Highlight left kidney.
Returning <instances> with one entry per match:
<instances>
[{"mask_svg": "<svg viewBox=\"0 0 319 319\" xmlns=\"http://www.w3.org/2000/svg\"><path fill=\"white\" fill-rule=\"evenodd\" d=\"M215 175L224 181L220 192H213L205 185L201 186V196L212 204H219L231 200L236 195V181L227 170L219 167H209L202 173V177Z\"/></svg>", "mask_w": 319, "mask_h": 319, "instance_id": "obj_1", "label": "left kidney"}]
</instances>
■ ■ ■ ■ ■
**Activity**
An exact restatement of all the entries above is needed.

**Reply to the exercise**
Highlight left kidney.
Returning <instances> with one entry per match:
<instances>
[{"mask_svg": "<svg viewBox=\"0 0 319 319\" xmlns=\"http://www.w3.org/2000/svg\"><path fill=\"white\" fill-rule=\"evenodd\" d=\"M215 175L224 181L220 192H213L205 185L201 186V196L212 204H219L231 200L236 195V181L227 170L219 167H209L202 173V177Z\"/></svg>", "mask_w": 319, "mask_h": 319, "instance_id": "obj_1", "label": "left kidney"}]
</instances>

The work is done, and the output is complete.